# Workin' on that last leg....



## paula bedard (Feb 5, 2008)

Good Luck! Fingers crossed!!


----------



## TheHooch (May 9, 2007)

Goooooooo Rusty!!!!!!!!!!!!!!!! I am sure you will be glad to get that last leg boy. Those trials can be hard on a three legged dog.


----------



## Rastadog (Oct 24, 2006)

*Good Luck*

I hope the weather cooperates and things that you can't control at a trial go well.


----------



## LibertyME (Jan 6, 2007)

Best of Luck!


----------



## kgiff (Jul 21, 2008)

Good luck!


----------



## AmbikaGR (Dec 31, 2007)

Good luck to both Rusty and Tally today!!


----------



## Ljilly28 (Jan 22, 2008)

Whoa- UDX? Very impressive, Tally! Best of luck to both smart dogs!


----------



## Debles (Sep 6, 2007)

Cheer section for Rusty and Tally!!!! WOOHOO!


----------



## Penny & Maggie's Mom (Oct 4, 2007)

GOOD LUCK !!!!! We'll be expecting a big glowing report so the party can begin !!!


----------



## BeauShel (May 20, 2007)

What time is the party to celebrate their wins. Good luck Rusty and Tally!!!!


----------



## FlyingQuizini (Oct 24, 2006)

Fingers and toes crossed for a Q and a Q + Q for you guys! May your weekend be green ribbons galore!


----------



## Soda (Feb 23, 2008)

Awwww, y'all are awesome. With all the good wishes we can't miss!!

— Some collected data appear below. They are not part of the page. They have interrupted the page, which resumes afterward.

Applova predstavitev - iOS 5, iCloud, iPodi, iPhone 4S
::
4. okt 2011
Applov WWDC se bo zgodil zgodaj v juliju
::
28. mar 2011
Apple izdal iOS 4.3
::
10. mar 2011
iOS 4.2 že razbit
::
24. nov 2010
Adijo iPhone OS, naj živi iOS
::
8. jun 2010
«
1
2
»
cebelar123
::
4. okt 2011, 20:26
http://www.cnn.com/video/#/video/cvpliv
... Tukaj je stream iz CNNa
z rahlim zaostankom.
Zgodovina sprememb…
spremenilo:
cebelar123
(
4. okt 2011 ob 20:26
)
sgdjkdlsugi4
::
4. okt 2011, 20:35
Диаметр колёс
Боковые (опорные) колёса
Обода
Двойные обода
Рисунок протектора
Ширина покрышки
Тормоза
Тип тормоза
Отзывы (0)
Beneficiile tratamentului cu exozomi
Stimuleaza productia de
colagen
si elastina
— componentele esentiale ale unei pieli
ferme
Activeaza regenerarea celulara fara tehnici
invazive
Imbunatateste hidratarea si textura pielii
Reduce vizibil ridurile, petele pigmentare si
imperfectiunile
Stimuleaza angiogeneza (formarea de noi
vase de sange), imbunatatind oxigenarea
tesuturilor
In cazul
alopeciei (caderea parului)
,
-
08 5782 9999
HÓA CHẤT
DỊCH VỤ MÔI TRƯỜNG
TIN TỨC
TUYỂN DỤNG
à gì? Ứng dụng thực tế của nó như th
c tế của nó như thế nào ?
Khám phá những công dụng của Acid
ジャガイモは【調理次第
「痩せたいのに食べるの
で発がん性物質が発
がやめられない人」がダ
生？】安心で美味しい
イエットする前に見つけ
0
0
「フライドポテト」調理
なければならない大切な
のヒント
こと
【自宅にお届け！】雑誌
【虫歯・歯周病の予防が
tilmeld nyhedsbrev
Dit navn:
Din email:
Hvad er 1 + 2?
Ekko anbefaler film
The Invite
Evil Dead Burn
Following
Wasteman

Regardless of what the outcome it's a day with my dogs which makes it a perfect day.

(but I'd like the Q too....ok, so I'm selfish...LOL)

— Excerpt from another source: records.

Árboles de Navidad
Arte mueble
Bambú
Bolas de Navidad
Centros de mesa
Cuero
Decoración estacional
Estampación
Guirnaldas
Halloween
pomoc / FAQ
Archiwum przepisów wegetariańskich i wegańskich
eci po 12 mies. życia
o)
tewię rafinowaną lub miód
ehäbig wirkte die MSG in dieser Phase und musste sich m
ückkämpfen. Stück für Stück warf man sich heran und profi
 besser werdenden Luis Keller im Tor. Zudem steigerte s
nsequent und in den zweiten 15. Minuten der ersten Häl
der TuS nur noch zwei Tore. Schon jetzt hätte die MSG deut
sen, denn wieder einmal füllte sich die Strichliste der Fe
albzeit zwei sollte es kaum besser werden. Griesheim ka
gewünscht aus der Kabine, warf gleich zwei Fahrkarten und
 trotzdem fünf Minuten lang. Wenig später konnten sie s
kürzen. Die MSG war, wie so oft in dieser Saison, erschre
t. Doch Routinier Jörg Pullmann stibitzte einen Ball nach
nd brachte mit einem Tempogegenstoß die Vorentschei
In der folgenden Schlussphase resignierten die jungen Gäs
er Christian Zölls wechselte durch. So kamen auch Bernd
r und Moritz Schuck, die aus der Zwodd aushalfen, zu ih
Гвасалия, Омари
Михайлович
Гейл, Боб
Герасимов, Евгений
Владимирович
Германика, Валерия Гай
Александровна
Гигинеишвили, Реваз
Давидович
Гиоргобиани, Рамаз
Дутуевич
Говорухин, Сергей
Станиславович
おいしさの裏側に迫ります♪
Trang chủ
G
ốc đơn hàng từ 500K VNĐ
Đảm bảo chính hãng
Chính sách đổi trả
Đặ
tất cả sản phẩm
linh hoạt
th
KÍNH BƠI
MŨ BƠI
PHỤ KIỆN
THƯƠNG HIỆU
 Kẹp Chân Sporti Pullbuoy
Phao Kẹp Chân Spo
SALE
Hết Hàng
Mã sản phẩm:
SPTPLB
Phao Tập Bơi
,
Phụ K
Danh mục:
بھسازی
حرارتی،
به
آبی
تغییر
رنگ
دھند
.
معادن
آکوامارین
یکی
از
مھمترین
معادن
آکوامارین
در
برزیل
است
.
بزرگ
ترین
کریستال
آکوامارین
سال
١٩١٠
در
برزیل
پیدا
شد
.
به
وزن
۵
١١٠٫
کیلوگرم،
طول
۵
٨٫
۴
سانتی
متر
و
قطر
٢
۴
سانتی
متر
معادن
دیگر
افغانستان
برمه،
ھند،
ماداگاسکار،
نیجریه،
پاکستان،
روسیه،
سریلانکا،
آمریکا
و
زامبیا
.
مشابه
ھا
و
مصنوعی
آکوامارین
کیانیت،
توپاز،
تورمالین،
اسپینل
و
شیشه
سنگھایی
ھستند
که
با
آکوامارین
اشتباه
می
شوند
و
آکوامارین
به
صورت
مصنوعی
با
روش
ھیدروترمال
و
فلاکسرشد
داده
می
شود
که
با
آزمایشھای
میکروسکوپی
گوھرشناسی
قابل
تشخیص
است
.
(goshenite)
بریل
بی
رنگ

And to Hooch....yes, Rusty would perfer to have three legs...he's been a "two legged" dog for over a month now. LOL.

Rusty started his obedience career last February so if he finishes his UD title that will be almost 6 months from CD to UD. I made a bet with someone that if we were able to step into the utility ring before the end of the year I would dye my hair to match my dog. I'm sitting here waiting for the color to finish it's magic. 

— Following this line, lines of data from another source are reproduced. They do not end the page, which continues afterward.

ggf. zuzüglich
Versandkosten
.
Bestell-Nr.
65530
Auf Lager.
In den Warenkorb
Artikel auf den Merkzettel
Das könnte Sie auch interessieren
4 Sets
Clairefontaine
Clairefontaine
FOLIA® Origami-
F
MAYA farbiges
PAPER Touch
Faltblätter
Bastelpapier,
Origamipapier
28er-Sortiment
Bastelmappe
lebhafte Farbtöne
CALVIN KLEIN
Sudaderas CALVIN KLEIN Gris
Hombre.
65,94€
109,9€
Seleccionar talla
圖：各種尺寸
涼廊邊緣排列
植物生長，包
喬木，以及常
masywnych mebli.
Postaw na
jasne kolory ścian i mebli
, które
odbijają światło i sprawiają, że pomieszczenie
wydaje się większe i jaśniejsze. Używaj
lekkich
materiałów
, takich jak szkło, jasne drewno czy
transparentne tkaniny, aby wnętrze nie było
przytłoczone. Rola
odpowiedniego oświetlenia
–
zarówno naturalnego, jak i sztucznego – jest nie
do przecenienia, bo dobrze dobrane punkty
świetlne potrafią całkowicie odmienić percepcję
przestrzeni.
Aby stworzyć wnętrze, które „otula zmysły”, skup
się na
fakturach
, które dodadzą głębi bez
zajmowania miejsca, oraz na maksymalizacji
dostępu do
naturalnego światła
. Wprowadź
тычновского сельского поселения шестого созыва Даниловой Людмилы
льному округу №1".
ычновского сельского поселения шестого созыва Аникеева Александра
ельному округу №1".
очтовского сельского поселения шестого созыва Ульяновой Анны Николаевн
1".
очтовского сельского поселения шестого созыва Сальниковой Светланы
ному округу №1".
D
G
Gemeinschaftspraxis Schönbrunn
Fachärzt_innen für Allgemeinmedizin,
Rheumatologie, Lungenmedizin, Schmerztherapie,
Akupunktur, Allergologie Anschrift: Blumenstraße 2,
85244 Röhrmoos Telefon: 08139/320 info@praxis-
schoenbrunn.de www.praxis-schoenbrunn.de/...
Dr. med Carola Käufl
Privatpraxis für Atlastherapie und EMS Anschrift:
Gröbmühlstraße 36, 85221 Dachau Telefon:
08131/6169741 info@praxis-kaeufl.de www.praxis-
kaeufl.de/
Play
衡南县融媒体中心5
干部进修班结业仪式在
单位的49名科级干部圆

LOL...... I'm glad my dog is not a "blue heeler"!


----------



## FlyingQuizini (Oct 24, 2006)

Soda said:


> Regardless of what the outcome it's a day with my dogs which makes it a perfect day.


Well yes, of course! The Qs are just icing on the cake! (I, too, like icing!)


----------



## Soda (Feb 23, 2008)

Rastadog said:


> I hope the weather cooperates and things that you can't control at a trial go well.


Trials down here are usually inside so the climate control usually goes well. There was one trial that we entered where we didn't have lights until the start of the trial. We would have used flashlights or lanterns and were rushing to find enough then ta da....let there be light!


----------



## Soda (Feb 23, 2008)

Ljilly28 said:


> Whoa- UDX? Very impressive, Tally! Best of luck to both smart dogs!


 
She's a very special little girl....but I'm a little bias!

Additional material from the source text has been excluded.